Ik bezorg een brief aan Jan, bezoek Quechett dien mij eene sp . .. op
eene rups groeijende geeft, Ik bezoek het bankiershuis van Glyn(?) en Mills ..
en neem 6 £ op.
Ik bezoek Burlington-house, waar thans de verzamelingen der Linnean Society
zijn.Ik werp een blik op eenige laden der Insekten. Lepidoptera. die
grootendeels nieuwe exemplaren zijn, terwijl de Linneaansche voorwerpen nu niet
meer te herkennen zijn, daar alle met nieuwe etiquetten zijn voorzien blijkbaar
met eene engelsche hand geschreven.
Carpenter en White Cooper (hoek van Br Street en Berkeley Square) worden
nutteloos door mij gezocht 's avonds wandel ik door de Regentstreet, bezoek nog
even
het Theater in Haymarket waar ik het derde bedrijf van eene comedie die
naar Indie tot onderwerp had bij woon.
Het theater is zoo vol dat ik bij het zomerweder door de hitte bijna verstik.
Nadat de farce uit was (half 10) moesten nog twee stukjes vertoond worden: maar
ik had geen moed die bij te wonen, en wandelde langs het Strand en de Fleet
Street naar Blackfriarsbridge terug.
7 Julij.
Ik begin den dag met adressen op te schrijven; bezoek dan het british
Museum waar ik Owen niet aantrof, maar bij Adam-White zag ik Bohema(?) uit
Stocholm- PrapittenesC?) twee exemplaren. Breede middelste boven snijtanden; een
witte streep dwars voor op het hoofd boven de ogen; staart kort. Ik bezoek
vervolgens Grant Euston Grove 2 bii Euston Square; vind hem niet te huis,
schrijf aan hem op mijne visitekaart; evenmin vind ik Sir Benjamin Brodie
Saville Row 14 die uit de stad was.

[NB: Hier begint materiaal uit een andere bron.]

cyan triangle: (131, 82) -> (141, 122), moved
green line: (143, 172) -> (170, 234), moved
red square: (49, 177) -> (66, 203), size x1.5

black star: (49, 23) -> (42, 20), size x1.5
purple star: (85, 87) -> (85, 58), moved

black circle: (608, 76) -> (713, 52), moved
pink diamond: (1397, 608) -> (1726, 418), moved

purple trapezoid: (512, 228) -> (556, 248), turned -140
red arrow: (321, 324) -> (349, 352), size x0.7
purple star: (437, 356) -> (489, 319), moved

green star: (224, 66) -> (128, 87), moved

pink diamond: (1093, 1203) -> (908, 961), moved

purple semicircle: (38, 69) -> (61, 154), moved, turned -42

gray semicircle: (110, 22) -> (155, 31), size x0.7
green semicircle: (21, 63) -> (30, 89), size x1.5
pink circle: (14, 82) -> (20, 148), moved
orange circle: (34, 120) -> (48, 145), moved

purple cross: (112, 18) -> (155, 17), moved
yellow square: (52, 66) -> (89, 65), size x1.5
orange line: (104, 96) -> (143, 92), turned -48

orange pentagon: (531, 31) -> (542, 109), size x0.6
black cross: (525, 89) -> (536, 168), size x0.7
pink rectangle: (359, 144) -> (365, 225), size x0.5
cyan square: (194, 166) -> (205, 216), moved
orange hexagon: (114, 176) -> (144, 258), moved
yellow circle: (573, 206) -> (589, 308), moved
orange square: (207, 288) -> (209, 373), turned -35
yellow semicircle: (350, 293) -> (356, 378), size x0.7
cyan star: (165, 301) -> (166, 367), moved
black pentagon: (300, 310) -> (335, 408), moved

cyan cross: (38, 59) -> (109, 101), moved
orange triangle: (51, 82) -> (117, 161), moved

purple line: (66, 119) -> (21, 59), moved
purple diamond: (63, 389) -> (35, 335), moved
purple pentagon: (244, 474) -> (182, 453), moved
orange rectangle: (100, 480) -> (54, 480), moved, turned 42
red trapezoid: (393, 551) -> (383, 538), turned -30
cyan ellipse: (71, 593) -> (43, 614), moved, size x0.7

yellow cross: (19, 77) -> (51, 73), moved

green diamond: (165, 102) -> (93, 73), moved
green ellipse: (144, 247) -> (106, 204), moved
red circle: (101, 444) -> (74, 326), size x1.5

Een portret van Brodie zeer gelijkend
gegraveerd naar eene Photographie, dat ik op het Strand zag, kon ik niet
afzonderlijk kopen, maar wel een geheel
stel van 26 portretten voor 2 sh. dat ik zeer weinig vind maar waar ik niet toe
kon besluiten. (Ik bezoek den boek verkooper Williams en Norgate Henrietta
Straat dit behoort tot de vorige dag). Ik bezoek vervolgens Paget in zijn huis(
ik had hem reeds tweemalen in het St Barth. Hospital vruchteloos gezocht) en
vind hem te huis; hij nodigt mij tegen 7 ure bij zich te eten. Ik ga naar
Blackfriarsbridge terug en bezoek in 't voorbijgaan de National Galleiy waar ik
eenige nieuwe schilderijen aantref. Na wat gegeten te hebben ga ik nogmaals naar
't British Museum maar tref Owen niet aan, die dezen dag niet in Londen geweest
was. Zeer vermoeid keer ik naar mijn woonig terug, en schrijf in dit dagboek
Ik dineer ten huize van Paget met Brown Sa.... Wij hebben eenen aangenamen avond.
Het huisgezin van Paget heeft eene grote aantrekkelijkheid. Een jongen zingt
zeer goed en een meisje speelt quatremains met hare moeder op de Piano.
8 July.
De vertrek per Batavia naar Rotterdam waar ik 9 July aankwam. De
overtogt leverde weinig belangrijks op. 's nachts was het vrij koud.